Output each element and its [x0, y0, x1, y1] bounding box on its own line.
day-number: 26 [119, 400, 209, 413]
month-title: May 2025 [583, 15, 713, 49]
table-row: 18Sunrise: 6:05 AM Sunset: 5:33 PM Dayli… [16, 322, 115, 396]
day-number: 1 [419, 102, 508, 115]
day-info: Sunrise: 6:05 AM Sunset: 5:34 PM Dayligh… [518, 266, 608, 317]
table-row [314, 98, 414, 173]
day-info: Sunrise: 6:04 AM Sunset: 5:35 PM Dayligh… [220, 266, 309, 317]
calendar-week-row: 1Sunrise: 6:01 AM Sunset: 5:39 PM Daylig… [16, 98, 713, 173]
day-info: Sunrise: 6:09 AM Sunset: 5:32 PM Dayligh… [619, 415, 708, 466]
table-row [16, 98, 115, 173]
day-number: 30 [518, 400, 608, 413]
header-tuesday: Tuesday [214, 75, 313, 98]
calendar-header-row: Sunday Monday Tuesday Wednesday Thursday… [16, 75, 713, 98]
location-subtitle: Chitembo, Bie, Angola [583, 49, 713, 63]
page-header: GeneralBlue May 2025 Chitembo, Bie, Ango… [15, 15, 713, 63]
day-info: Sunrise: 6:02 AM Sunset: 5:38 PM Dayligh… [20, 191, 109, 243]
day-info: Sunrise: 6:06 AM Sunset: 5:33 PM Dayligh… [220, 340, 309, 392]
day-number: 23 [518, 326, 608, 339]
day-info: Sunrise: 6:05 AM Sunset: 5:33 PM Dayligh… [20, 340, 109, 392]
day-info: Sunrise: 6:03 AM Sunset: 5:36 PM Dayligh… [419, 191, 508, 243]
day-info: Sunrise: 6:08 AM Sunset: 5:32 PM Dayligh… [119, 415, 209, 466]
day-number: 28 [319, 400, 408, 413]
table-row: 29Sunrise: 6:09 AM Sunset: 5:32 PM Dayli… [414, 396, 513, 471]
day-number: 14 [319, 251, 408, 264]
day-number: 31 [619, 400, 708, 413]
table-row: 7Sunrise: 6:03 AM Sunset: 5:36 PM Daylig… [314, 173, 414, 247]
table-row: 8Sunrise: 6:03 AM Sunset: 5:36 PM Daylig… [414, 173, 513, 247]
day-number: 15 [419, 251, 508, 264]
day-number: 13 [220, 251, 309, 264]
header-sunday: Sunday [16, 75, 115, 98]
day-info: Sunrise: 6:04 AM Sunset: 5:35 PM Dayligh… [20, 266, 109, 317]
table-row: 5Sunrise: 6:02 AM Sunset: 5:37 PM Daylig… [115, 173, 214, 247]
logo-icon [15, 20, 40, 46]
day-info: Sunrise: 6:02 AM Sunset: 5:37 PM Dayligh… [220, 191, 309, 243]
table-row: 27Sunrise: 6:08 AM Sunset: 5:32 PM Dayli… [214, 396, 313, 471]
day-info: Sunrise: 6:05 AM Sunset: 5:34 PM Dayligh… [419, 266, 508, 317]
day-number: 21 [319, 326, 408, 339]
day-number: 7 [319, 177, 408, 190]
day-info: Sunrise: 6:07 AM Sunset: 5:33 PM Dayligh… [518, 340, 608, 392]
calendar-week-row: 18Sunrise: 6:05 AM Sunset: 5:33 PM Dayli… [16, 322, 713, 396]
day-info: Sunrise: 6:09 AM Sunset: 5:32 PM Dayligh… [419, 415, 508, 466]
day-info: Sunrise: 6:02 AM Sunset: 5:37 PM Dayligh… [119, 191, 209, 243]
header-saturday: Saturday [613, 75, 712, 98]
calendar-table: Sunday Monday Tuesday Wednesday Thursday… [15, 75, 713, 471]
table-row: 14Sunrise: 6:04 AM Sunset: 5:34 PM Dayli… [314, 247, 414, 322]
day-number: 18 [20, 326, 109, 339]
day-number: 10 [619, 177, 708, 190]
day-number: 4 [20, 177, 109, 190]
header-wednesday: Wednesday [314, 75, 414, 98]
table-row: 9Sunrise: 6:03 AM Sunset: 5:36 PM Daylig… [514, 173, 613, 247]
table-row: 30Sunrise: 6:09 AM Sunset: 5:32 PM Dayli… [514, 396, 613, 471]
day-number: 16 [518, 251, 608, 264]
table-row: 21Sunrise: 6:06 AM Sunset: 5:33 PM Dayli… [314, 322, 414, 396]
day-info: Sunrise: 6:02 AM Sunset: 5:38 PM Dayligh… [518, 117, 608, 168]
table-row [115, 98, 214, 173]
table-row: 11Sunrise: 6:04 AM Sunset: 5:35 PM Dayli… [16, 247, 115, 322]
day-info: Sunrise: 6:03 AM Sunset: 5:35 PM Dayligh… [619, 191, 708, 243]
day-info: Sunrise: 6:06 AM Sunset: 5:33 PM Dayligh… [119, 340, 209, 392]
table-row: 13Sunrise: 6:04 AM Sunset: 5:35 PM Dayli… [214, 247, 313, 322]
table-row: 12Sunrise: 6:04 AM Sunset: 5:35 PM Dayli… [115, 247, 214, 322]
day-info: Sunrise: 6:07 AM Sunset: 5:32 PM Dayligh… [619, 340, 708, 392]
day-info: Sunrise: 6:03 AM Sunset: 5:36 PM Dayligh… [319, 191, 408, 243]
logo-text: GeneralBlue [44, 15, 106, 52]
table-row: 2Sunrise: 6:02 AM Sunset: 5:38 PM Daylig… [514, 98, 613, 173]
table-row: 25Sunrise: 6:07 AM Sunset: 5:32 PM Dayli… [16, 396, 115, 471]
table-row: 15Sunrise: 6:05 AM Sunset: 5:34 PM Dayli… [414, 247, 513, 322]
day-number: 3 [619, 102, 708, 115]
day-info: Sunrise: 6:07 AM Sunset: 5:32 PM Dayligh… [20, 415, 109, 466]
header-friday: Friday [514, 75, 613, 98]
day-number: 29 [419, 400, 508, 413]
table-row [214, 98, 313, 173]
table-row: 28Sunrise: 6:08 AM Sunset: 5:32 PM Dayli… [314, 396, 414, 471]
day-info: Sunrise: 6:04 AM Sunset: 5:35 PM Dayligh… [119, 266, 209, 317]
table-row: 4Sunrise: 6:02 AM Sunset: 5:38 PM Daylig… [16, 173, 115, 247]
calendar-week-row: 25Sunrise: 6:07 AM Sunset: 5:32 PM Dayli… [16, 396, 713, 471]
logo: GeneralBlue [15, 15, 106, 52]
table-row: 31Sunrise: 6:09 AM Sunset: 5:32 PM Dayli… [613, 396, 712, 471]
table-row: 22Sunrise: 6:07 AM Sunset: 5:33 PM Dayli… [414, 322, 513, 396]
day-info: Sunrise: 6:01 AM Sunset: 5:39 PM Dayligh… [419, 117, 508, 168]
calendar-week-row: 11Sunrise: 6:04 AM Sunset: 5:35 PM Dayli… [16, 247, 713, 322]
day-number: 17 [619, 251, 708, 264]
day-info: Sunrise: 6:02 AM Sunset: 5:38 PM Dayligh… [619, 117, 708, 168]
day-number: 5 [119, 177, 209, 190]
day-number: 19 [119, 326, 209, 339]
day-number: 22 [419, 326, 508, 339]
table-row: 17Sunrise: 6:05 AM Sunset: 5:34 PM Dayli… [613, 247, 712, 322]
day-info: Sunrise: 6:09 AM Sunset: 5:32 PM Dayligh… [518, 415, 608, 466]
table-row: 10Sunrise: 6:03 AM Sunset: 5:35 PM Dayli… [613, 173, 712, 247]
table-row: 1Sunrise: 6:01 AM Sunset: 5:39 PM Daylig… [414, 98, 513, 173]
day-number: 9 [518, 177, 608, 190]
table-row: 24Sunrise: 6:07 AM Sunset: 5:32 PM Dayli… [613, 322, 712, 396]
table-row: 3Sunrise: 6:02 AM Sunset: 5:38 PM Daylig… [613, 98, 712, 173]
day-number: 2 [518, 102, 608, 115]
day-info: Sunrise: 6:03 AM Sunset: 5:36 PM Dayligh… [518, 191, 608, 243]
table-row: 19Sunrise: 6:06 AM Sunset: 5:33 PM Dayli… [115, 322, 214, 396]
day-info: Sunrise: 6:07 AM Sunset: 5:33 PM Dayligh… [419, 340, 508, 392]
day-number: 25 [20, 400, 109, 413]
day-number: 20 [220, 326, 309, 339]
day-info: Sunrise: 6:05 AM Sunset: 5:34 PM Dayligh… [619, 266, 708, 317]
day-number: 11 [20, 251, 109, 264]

● ● ● ● ● ● ●

● **EXERCISE**: Pull out all lines from the listing that contain the string "Tuesday".

● **REPLY TO THE TASK**:
header-tuesday: Tuesday [214, 75, 313, 98]
calendar-header-row: Sunday Monday Tuesday Wednesday Thursday… [16, 75, 713, 98]
calendar-table: Sunday Monday Tuesday Wednesday Thursday… [15, 75, 713, 471]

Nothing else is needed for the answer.